Calls promises to do what its name implies: permit you to answer incoming calls from your PC, as well as initiate calls from your PC using either the dialer app or your existing contacts. Calls will be placed from your nearby Android phone, but you’ll be able to control your phone via Windows, as well as hear and talk to your caller via your PC’s mic and speakers.
You’ll be able to decline incoming calls and send them to voicemail, or respond with a text. A call history will also be available. (Note that this assumes your contacts are from your Windows People app, and not your Android contact list.) Finally, you’ll be able to swap calls between your PC and the phone, and vice versa.
Microsoft rolled out the new capability as part of Windows 10 Insider build 18999, which is in turn part of the 20H1 or “Fast” ring of new updates. Microsoft’s deployment is a bit confusing: According to a blog post, the new Calls feature within Your Phone will roll out to those who have “19H2 builds or newer,” which include those in the separate Slow ring of 19H2 builds. Windows 10 19H2 is expected any day now, so it’s possible that Windows 10 users as a whole will see the new Calls feature before the month is out.

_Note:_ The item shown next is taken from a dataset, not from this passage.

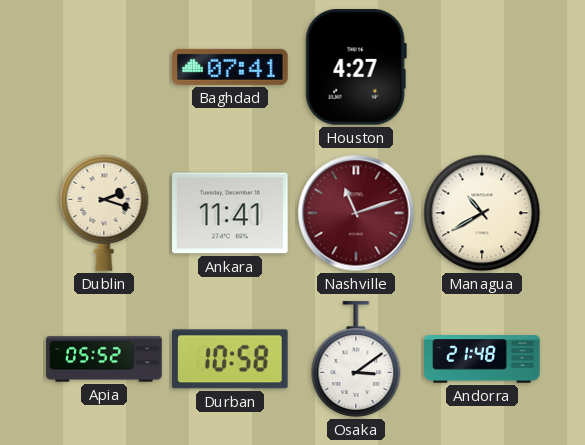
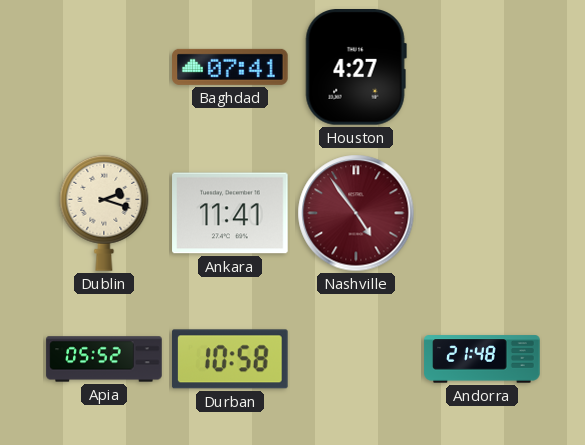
Nashville: 11:12 -> 4:54
Managua: 10:40 -> none
Osaka: 3:09 -> none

Telephony is already part of the Windows platform, of course, via Skype’s ability to place calls to landlines and cellular phones. There was the failed attempt at Windows phones, too. Once Windows Mobile went under, though, Microsoft slowly migrated its services onto Android, and to some extent iOS, while trying to bridge the two platforms. Calls is essentially the culmination of that effort.
Widespread appeal
What’s most welcome about the new Calls feature is the wide number of phones it now accepts. Previously, Your Phone was available to just a handful of devices: several Galaxy models, including the Fold; OnePlus and Pixel devices, and that’s about it. The Calls feature within Your Phone is available to all Android phones with Android 7.0 (Nougat) or higher, and on PCs that are equipped with Bluetooth. Right now, Microsoft is saying that PCs with Windows 10 build 18362.356 and above qualify for the new feature—the latest updates push Windows to version 18362.388. (Remember, though, that Microsoft is restricting the feature to Insiders for the time being.)
Your Phone does require you to pair your phone to your PC, and Microsoft is warning that you may need to pair your phone to your PC again once the Calls-equipped Your Phone app is rolled out. Oh, and iPhone users? You’re out of luck. Microsoft isn’t even mentioning iOS as part of the new Your Phone Calls experience.
Still, with texts, notifications, calls, and more rolling out to Your Phone, the Your Phone app is nearing the end of its journey. We still don’t know how Calls will work in practice—for example, if you have more than one Windows PC in your workspace, will it ring on all of them? This is probably one of the issues that Insiders will have to work out before Your Phone’s Calls feature goes live to everyone.